Protein information

Using ClustalX and ClustalΩ,⁴⁴ each Ciona FA protein sequence was aligned against the human and Xenopus laevis sequence. The sequences were imported into Jalview,⁴⁵ and the most closely aligned regions were isolated. Hydrophobicity plots of each sequence were created using Biopython and code built and modified from Dalke Scientific.⁴⁶ To determine whether the results were significant, the Pearson coefficients were evaluated for the Ciona amino acid (aa) sequence against the human and Xenopus sequences (again using Python), a beta distribution derived for each sequence,^{47 and a} comparison of the critical values to a P < 0.002 level of significance was made. As a standard, P < 0.05 level of significance with 24 tests gives about a 30% chance of a false positive (Type I error), so a more thorough bound of significance was required. The Sidak test,⁴⁸ a familywise error correction method used to reduce type I errors, suggests a P-value of 1 – (1 − 0.05)^1/24, or about 0.0021, where 0.05 is the original level of significance and 24 is the number of comparison tests performed. This assumes that the genes and their products are independent – there does not appear to be any evidence that a mutation in one FA protein leads to the absence of any of the other FA proteins.
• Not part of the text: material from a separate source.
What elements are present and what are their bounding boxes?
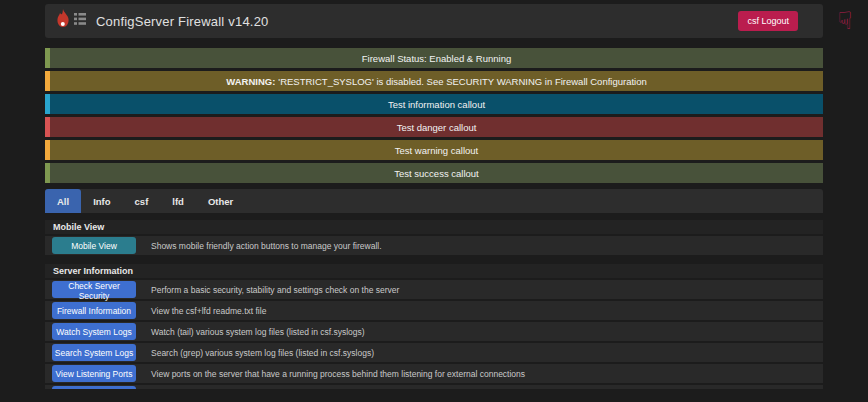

Protein structural models (Figs. 2E, F, J, and K and 4F and G) were constructed using Discovery Studio v. 3.1 (BIO-VIA), based on pdb files in the RCSB Protein Data Bank, using 50 iterations with loop refinement. The protein motif diagrams were based on the information in Pfam 29.0.⁴⁹

Analysis of FANCE (A–F) and FANCL (G–K) putative homologs in C. intestinalis. (A) Hydropathy plot of best aligning regions in human, Xenopus, and Ciona putative homologs for FANCE. (B) Best ML tree for alignment of FANCE and putative homologs in C. intestinalis and other eukaryotes. CiUP1 (LOC100186252) has 93% bootstrap support for membership in the clade with vertebrate FANCE proteins. (C) Forcing CiUP1 into the vertebrate FANCE clade does not result in a statistically worse tree, whereas if the locations of the two best C. intestinalis BLAST matches to FANCE are switched in the ML tree (D), the tree is worse at the P < 0.01 level, giving further support to LOC100186252 as the homolog of FANCE. (E,F) Structural modeling of human FANCE and C. intestinalis LOC100186252, showing extreme similarity of overall structures. (G) Hydropathy plot of best aligning regions in human, Xenopus, and Ciona putative homologs for FANCL. (H) Best ML tree for alignment of putative FANCL homologs, showing 87% bootstrap support for Cifancl clustering with vertebrate and other FANCL proteins. (I) Diagrammatic comparison of human and C. intestinalis FANCL inferred protein motifs. (J,K) Modeling of D. melanogaster and C. intestinalis FANCL protein structures.

Analysis of FANCD2 (A–G) and FANCI (H–K) putative homologs in C. intestinalis. (A) Hydropathy plot of best aligning regions in human, Xenopus, and Ciona putative homologs for FANCD2. (B) Best ML tree for alignment of FANCE and putative homologs in C. intestinalis and other eukaryotes. Cifancd2 groups closely with FANCD2, but with low bootstrap support. (C) If Cifancd2 is moved out of the FANCD2 clade, the tree is statistically worse at the P < 0.02 level, supporting the case for Cifancd2 as a true homolog of FANCD2. (D) Alignment of human, mouse, and C. intestinalis FANCD2 protein sequences showing conservation of L215, P216, L234, and L235, critical residues of the CUE domain (red boxes).⁶³ (E) Alignment showing partial conservation of critical residues around human aa 525 (arrows, and box), as well as K561, the site of monoubiquitination⁵ (red arrowhead) in C. intestinalis. (F, G) Modeling of mouse and C. intestinalis FANCD2 homolog protein structures, respectively. (H) Hydropathy plot of best aligning regions in human, Xenopus, and Ciona putative homologs for FANCI. (I) Best ML tree for alignment of putative FANCI homologs, showing weak bootstrap support for Cifancl being more closely related to FANCI than the next most similar C. intestinalis protein. (J) Alignment of human, mouse, and C. intestinalis FANCI protein sequences showing the conservation of K523 and K715, the site of FANCI monoubiquitination,^6,7 and, the site of FANCI SUMOylation, respectively (arrowheads). (K) SQ/TQ phosphosite clusters (red boxes) shown to be critical for FANCI function.⁶⁸ Dashed boxes denote possible additional functional SQ/TQ phosphosite clusters in C. intestinalis sequence not found in humans and mouse.